Controlli in aeroporto, allerta ai medici di base e ai Centri di me­dicina del viaggiatore, intensificazione dei rap­porti con la comunità cinese di Torino: questi i principali pun­ti intorno a cui si articolerà il piano della Re­gione Pie­mon­te per affrontare l’allarme Sars. Domani arriverà a Torino il commissario per la Sars Guido Bertolaso, venerdì l’as­sessore D’Ambrosio visiterà la comunità cinese.
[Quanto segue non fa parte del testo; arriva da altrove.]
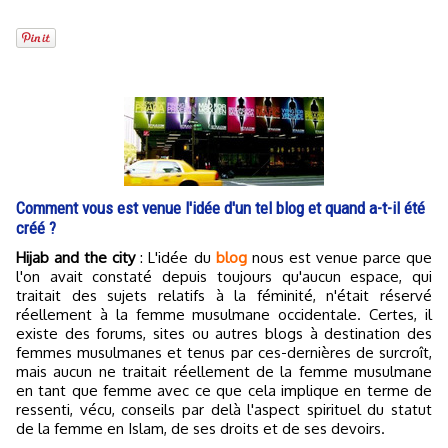
Comment vous est venue l'idée d'un tel blog et quand a-t-il été
créé ?
Hijab and the city
: L'idée du
blog
nous est venue parce que
l'on avait constaté depuis toujours qu'aucun espace, qui
traitait des sujets relatifs à la féminité, n'était réservé
réellement à la femme musulmane occidentale. Certes, il
existe des forums, sites ou autres blogs à destination des
femmes musulmanes et tenus par ces-dernières de surcroît,
mais aucun ne traitait réellement de la femme musulmane
en tant que femme avec ce que cela implique en terme de
ressenti, vécu, conseils par delà l'aspect spirituel du statut
de la femme en Islam, de ses droits et de ses devoirs.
In aeroporto le misure scatteranno soltanto in presenza di passeggeri in arrivo dalle zone a rischio (con precedente volo, visto che da Caselle non ci sono voli diretti). Se qualcuno presenterà sintomi, il personale aeroportuale si incaricherà di contattare nei giorni seguenti tutti i compagni di viaggio del potenziale con­­tagiato per verificarne lo stato di salute. Alle compagnie di viaggio la Regione ha distribuito cartoncini porta-biglietto con stampati tutti gli indirizzi utili, a partire da quelli dei Centri del viaggiatore esistenti presso ogni Asl. Sul territorio la prevenzione sarà affidata innanzitutto ai medici di base, allertati con una circolare. Negli ospedali sono stati resi disponibili posti letto dedicati: circa 70 all’Amedeo di Savoia, l’ospedale torinese specializzato nelle malattie infettive, 30-40 fra Molinette e San Luigi, alcuni altri in tutti i principali centri ospedalieri del­la Regione. D’Ambrosio, che mar­tedì prossimo farà una relazione al Con­si­glio regionale, ha poi preso contatto con la comunità cinese di Torino, diverse migliaia di per­sone. Venerdì sa­ran­no pronti gli opuscoli informativi in cinese contenenti in­for­mazioni e consigli, che saranno distribuiti durante una visita dell’as­sessore. In se­ra­ta l’assessore e alcuni dirigenti ce­ne­ranno in un ristorante cinese.